The Bcl-2 protein family plays an important role in cell survival signal transduction by regulating mitochondrial function (Shi 2001). It has been reported that mitochondrial cytochrome C is released into the cytosol through the permeability transition pore and that Bcl-2 regulates the permeability of the mitochondrial outer membrane (Shi 2001). We found that metformin preserved Bcl-2 levels in the cells expressing mutant HTT, implying that metformin potentially boosts cell survival by regulating the mitochondrial pathway.

Changes in mitochondrial dynamics, resulting in increased fragmentation of the organelles, have been documented in HD (Reddy 2014). Mounting evidence suggests that structural and functional abnormalities in mitochondria are involved in HD pathogenesis (Wang et al. 2009; Kim et al. 2010; Song et al. 2011; Shirendeb et al. 2012). In neurons that express mutant HTT, an imbalance between fission and fusion leads to abnormalities in mitochondrial structure and function and to cell death (Kim et al. 2010). Our current study suggests a complex response of cells to mutant HTT. The mRNA levels of Drp1 did not differ between cells expressing mutant HTT and those expressing wild-type HTT, whereas mRNA levels of Fis1, Mfn1, and Mfn2 were increased in mutant HTT cells. These results might be explained by induction of mitochondrial fission by mutant HTT and that cells showed a compensatory response by increasing mitochondrial fusion factors. Metformin modulates both fission and fusion factors to balance the mitochondrial dynamics. However, our current study could not determine whether mitochondrial fragmentation is a cause or a consequence of increased mitochondrial membrane depolarization in HD.

Although it has been demonstrated that metformin activated AMPK in the striatum and significantly prolonged survival in R6/2 transgenic mouse model of HD (Ma et al. 2007), the authors concluded that the site of metformin’s action remains unclear and the improvement of peripheral system might contribute to the metformin-induced beneficial effects in R6/2 mice, as these mice have hyperglycemia (Ma et al. 2007). Our study provided the molecular mechanisms underlying the neuroprotection of metformin in HD models. However, another study suggested that AMPK may be activated in the striatum of HD mice at a late stage of the disease, and chronic exposure to high-dose regiments of the AMPK activator AICAR may worsen neuropathological and behavioral phenotypes (Ju et al. 2011).
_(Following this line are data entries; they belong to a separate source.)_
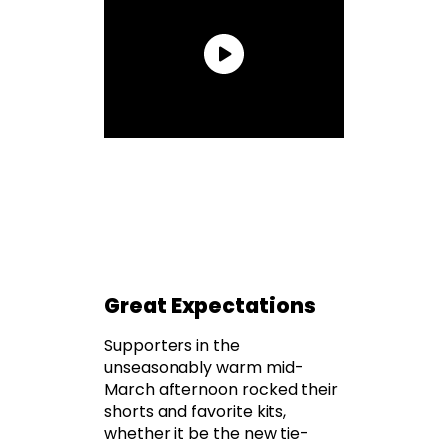
Great Expectations
Supporters in the
unseasonably warm mid-
March afternoon rocked their
shorts and favorite kits,
whether it be the new tie-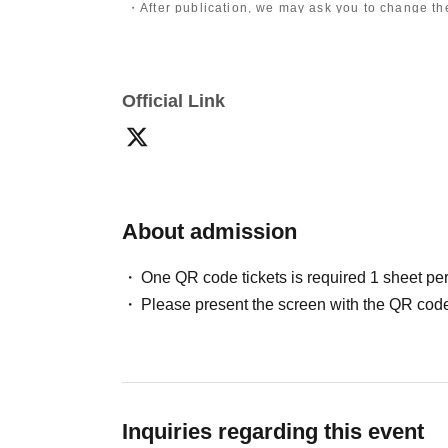
・After publication, we may ask you to change the 
differ depending on the model.
〈禁止事項〉
・Touching the model or getting too close (
This i
Official Link
posing instructions.
)
- Extremely low-angle shots, shots that may revea
・Videos and smartphone recordings
・Questions about the model's private information
・Abusive language, insults, or sexual harassment
・Posts that force you to follow or reply on socia
・ Other actions that the model dislikes
・Photography without intermediary of model rec
About admission
・Photography in off-limits/off-limits areas and p
*The above Terms of Use may be subject to change
One QR code tickets is required 1 sheet pe
the time of reorganization of this page.
Please present the screen with the QR code
*If any behavior that violates the above Terms of
will be refused future participation.
* In severe cases, we may take legal action.
Inquiries regarding this event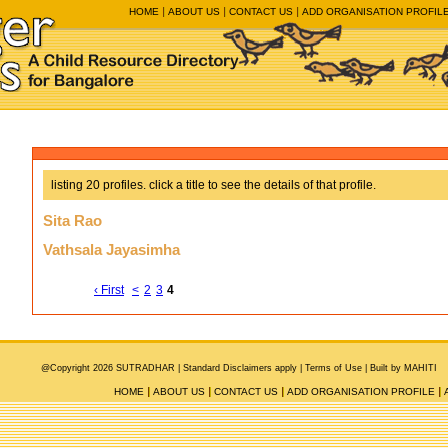
HOME
ABOUT US
CONTACT US
ADD ORGANISATION PROFIL
listing 20 profiles. click a title to see the details of that profile.
Sita Rao
Vathsala Jayasimha
‹ First
<
2
3
4
@Copyright 2026 SUTRADHAR |
Standard Disclaimers apply |
Terms of Use
|
Built by MAHITI
HOME
ABOUT US
CONTACT US
ADD ORGANISATION PROFILE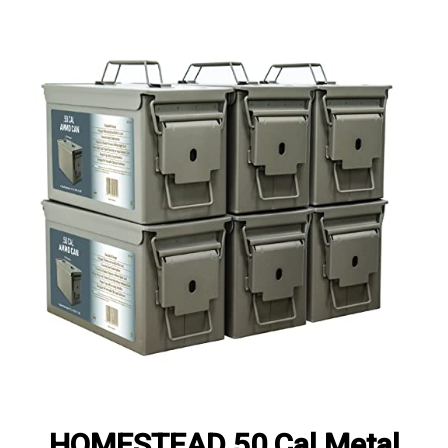
HOMESTEAD 50 Cal Metal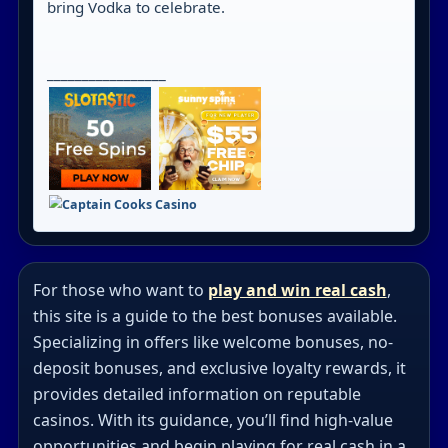
bring Vodka to celebrate.
_________________
For those who want to
play and win real cash
,
this site is a guide to the best bonuses available.
Specializing in offers like welcome bonuses, no-
deposit bonuses, and exclusive loyalty rewards, it
provides detailed information on reputable
casinos. With its guidance, you’ll find high-value
opportunities and begin playing for real cash in a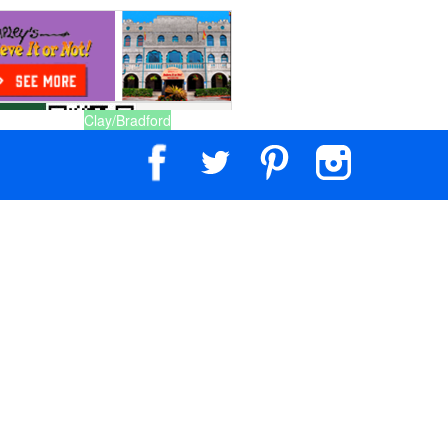
Clay/Bradford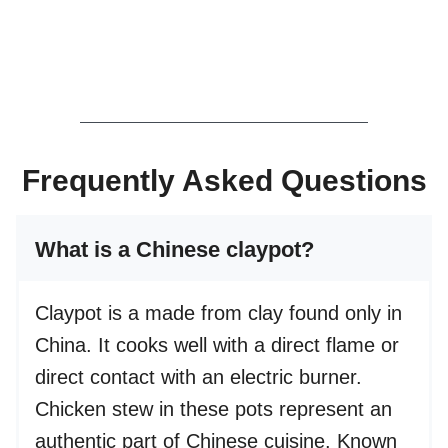
Frequently Asked Questions
What is a Chinese claypot?
Claypot is a made from clay found only in
China. It cooks well with a direct flame or
direct contact with an electric burner.
Chicken stew in these pots represent an
authentic part of Chinese cuisine. Known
We speculate that AMPK activation may represent a compensatory response and useful approach for protecting neurons that, in the caudate nucleus, are targeted by the early phases of the cellular stress induced by mutant huntingtin in HD. Interestingly, our data suggest that AMPK activator metformin may protect from the early phases of the pathogenic process in HD. It has been reported that metformin improves health span and life span in mice (Martin-Montalvo et al. 2013). Hence, it may be possible that metformin may be rescuing neuronal toxicity of mutant huntingtin in human HD. To access the potential neuroprotection in vivo, we further verified permeation of metformin across the blood–brain barrier. Provided that metformin can be made to pass this frontier, it becomes a candidate of FDA-approved drug which can be considered in the treatment of HD. As mitochondrial dysfunction is a key event in HD pathogenesis, our results represent a potential mechanism by which metformin may be protective in HD.
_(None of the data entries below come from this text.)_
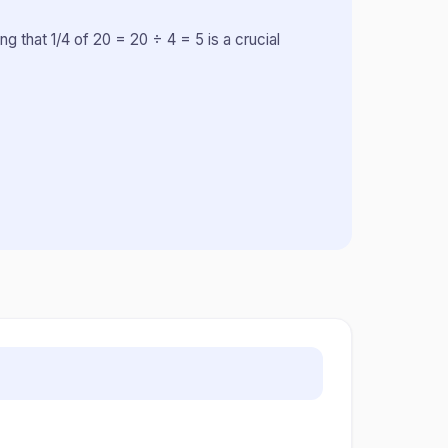
ng that 1/4 of 20 = 20 ÷ 4 = 5 is a crucial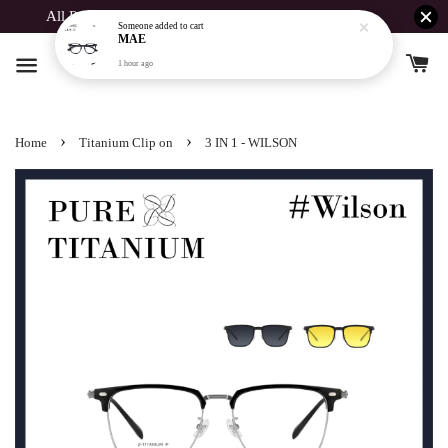
All Products Buy 1 Free 1 For Spent Above RM190
›
›
Home
Titanium Clip on
3 IN 1 - WILSON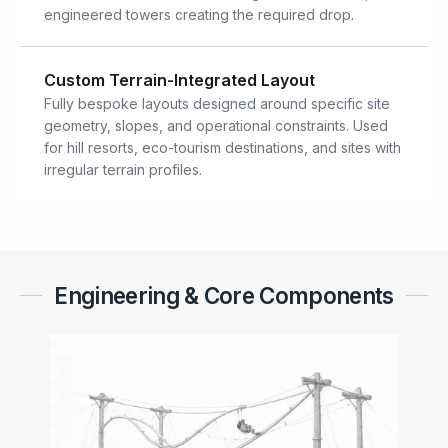
engineered towers creating the required drop.
Custom Terrain-Integrated Layout
Fully bespoke layouts designed around specific site
geometry, slopes, and operational constraints. Used
for hill resorts, eco-tourism destinations, and sites with
irregular terrain profiles.
Engineering & Core Components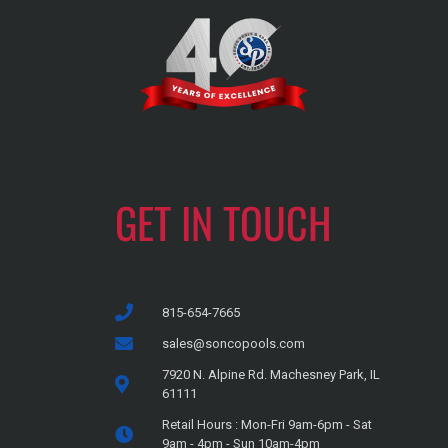
GET IN TOUCH
815-654-7665
sales@soncopools.com
7920 N. Alpine Rd. Machesney Park, IL
61111
Retail Hours : Mon-Fri 9am-6pm - Sat
9am - 4pm - Sun 10am-4pm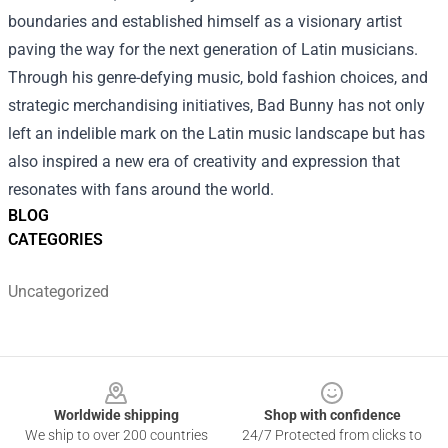
boundaries and established himself as a visionary artist
paving the way for the next generation of Latin musicians.
Through his genre-defying music, bold fashion choices, and
strategic merchandising initiatives, Bad Bunny has not only
left an indelible mark on the Latin music landscape but has
also inspired a new era of creativity and expression that
resonates with fans around the world.
BLOG
CATEGORIES
Uncategorized
Footer
Worldwide shipping
Shop with confidence
We ship to over 200 countries
24/7 Protected from clicks to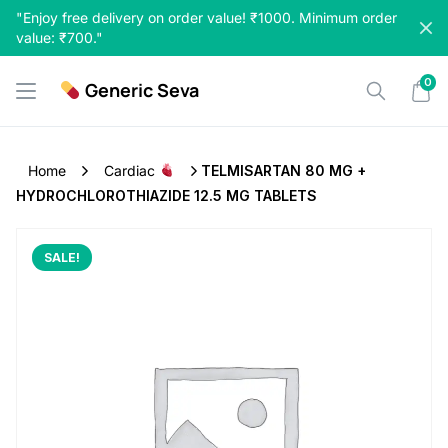
Skip
"Enjoy free delivery on order value! ₹1000. Minimum order
to
value: ₹700."
content
0
Generic Seva
Home
Cardiac
TELMISARTAN 80 MG +
HYDROCHLOROTHIAZIDE 12.5 MG TABLETS
SALE!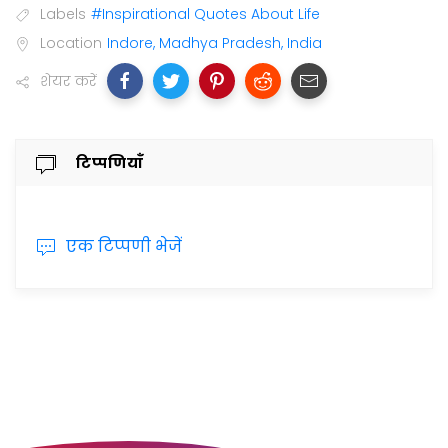
Labels
#Inspirational Quotes About Life
Location
Indore, Madhya Pradesh, India
शेयर करें
टिप्पणियाँ
एक टिप्पणी भेजें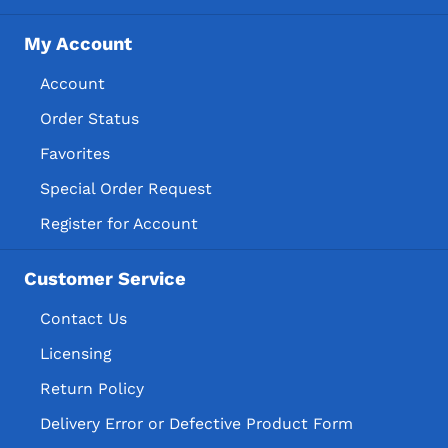
My Account
Account
Order Status
Favorites
Special Order Request
Register for Account
Customer Service
Contact Us
Licensing
Return Policy
Delivery Error or Defective Product Form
In summary, this study demonstrated that metformin exerts a neuroprotective effect by preserving mitochondrial function, sustaining bioenergetics, and preventing excess fission. Although additional studies are needed to determine the molecular mechanisms underlying its actions in HD, metformin is a readily available and safe FDA-approved drug; it could eventually be used as a neuroprotectant against HD neurodegeneration. These data provide strong support for the rapid development of new therapy for HD.